Document Detail

Metabotropic glutamate receptor 5 antagonist 2-methyl-6-(phenylethynyl)pyridine (MPEP) microinfusions into the nucleus accumbens shell or ventral tegmental area attenuate the reinforcing effects of nicotine in rats.
MedLine Citation:
PMID:  21896278     Owner:  NLM     Status:  MEDLINE    
Systemic administration of the mGlu5 receptor antagonist 2-methyl-6-(phenylethynyl)-pyridine (MPEP) was previously shown to selectively attenuate nicotine self-administration without affecting food-maintained responding in rats. Glutamatergic neurotransmission in the ventral tegmental area (VTA) and nucleus accumbens (NAcc) shell plays an important role in the reinforcing effects of nicotine. To determine the brain sites that may mediate the systemic effects of MPEP on nicotine self-administration, the present study investigated the effects of MPEP microinfusions into the VTA or the NAcc shell on nicotine and food self-administration in separate groups of rats. Administration of low MPEP doses (0, 0.5, 1, and 2 μg/0.5 μl/side) microinfused into the NAcc shell had no effect on nicotine self-administration, whereas higher MPEP doses (0, 10, 20, and 40 μg/0.5 μl/side) microinfused into the NAcc shell dose-dependently attenuated nicotine self-administration without affecting food-maintained responding.
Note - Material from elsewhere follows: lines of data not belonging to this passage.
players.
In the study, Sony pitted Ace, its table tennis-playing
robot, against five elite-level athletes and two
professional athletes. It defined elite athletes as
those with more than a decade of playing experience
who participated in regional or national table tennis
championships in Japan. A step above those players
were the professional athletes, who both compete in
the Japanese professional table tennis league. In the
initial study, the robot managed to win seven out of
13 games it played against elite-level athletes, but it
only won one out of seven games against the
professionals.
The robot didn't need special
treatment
Microinfusions of MPEP into the VTA (0, 10, 20, and 40 μg/0.5 μl/side) significantly decreased both nicotine and food self-administration at 20 μg/0.5 μl/side but did not affect responding for either reinforcer at 40μg/0.5 μl/side. This lack of effect of 40 μg/0.5 μl/side MPEP on either nicotine or food self-administration when administered into the VTA may be attributable either to actions of MPEP at presynaptic mGlu5 receptors or at targets other than mGlu5 receptors. Importantly, anatomical control injections 2mm above the NAcc shell or the VTA using the most effective MPEP dose in the two regions did not result in attenuation of nicotine self-administration. In conclusion, MPEP microinfusions in the VTA or NAcc shell attenuates the reinforcing effects of nicotine possibly via blockade of mGlu5 receptors located in these regions.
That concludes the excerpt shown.